La Vie en Rose

Alright, this week I am going to take a detour from my favourite TV series and YouTube channels. Today, I am going to talk about a movie that I haven’t seen but know a lot about the topic. The movie is La Vie en Rose and is about the beautifully tragic story of Édith Piaf, the famous singer and songwriter of the early 40s and 50s.

First off , the song ‘La Vie en Rose’ is just a fantastic song. Louis Armstrong’s rendition is wonderful, but Édith Piaf’s original in French is perfect. The song is a simple yet moving song about the love for someone and how that love makes the whole world around them better. The literal translation of ‘La Vie en Rose’ mean ‘a life in pink’, but to Piaf it was ‘looking at the world though pink shaded glasses’. Pretty flipping poetic, if I say so.

Édith Piaf’s life sorry is also very interesting. From the beginning, Piaf’s mother abandoned her and her father when she was born. This caused Piaf to be raised my her paternal grandmother at a brothel while her father served in the French army during World War 1. Once he returned after the war, Piaf and him both joined an acrobatics team where they roamed and performed on the streets of Paris for money. This is where Piaf began her song career.

Soon after, Piaf moved from streets to nightclubs. Incredibly nervous, Piaf would wear black clothing to calm herself and to hid her body in the dark so people won’t see how small she was (4’ 8”). From then on I began to be her trademark. During her early career, Piaf had her only daughter named Marcelle, who at the age of 2 died from meningitis. Despite this, Édith Piaf still performed and began to gain fame.

During the French Occupation in World War 2, Piaf’s game grew even more and she soared in popularity among the Germans. So much so that she was tried as a traitor in court. Thankfully her secretary at the time saved her from conviction by saying she aided French soldiers when she came and visitors POW camps.

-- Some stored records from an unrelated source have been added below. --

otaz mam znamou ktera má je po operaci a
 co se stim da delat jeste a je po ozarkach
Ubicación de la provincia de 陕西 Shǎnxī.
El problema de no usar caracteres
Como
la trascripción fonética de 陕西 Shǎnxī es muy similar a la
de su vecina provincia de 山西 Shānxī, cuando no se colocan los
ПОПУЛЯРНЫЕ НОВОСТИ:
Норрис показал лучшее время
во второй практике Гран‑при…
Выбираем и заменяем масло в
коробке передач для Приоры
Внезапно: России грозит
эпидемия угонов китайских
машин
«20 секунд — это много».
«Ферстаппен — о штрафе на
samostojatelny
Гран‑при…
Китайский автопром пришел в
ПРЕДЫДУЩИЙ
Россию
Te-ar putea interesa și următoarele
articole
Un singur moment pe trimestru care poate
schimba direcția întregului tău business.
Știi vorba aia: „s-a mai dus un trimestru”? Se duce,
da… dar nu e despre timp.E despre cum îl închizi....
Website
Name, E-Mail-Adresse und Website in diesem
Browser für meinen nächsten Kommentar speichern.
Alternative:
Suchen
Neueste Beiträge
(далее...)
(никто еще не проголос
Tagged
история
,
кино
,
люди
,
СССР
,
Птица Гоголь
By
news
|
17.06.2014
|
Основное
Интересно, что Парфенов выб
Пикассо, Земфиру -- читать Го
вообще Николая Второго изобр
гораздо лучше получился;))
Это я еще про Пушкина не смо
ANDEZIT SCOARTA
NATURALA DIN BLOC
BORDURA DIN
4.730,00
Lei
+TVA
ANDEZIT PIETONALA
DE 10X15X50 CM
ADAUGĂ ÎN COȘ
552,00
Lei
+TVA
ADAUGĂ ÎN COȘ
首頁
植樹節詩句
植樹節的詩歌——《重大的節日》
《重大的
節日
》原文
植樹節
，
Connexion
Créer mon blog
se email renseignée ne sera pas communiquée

After the war, Édith continued on her path to fame and fell in love with the already married Marcel Cerden, the former middleweight world champion on boxing. During this time, she wrote ‘La Vie en Rose’ about her love for Marcel and begged him to visit American with her while she was performing. He gave in and took a plane, but his plane crashes before he could see her. After that, Édith still performed and wrote her most famous song ‘Non, je ne regrette rien’. This translates to ‘no, I do not regret anything’. Edith Piaf then entered a rough part of her life where she tuned to morphine and alcohol, which ended up being cutting her life short.

Even though her life was filled with heartache and emptiness, Piaf still had the outlook on life to see the beauty in everything. She truly viewed the world through pink glasses. I can’t wait to see how the movie tries to capture all this is Edith Piaf.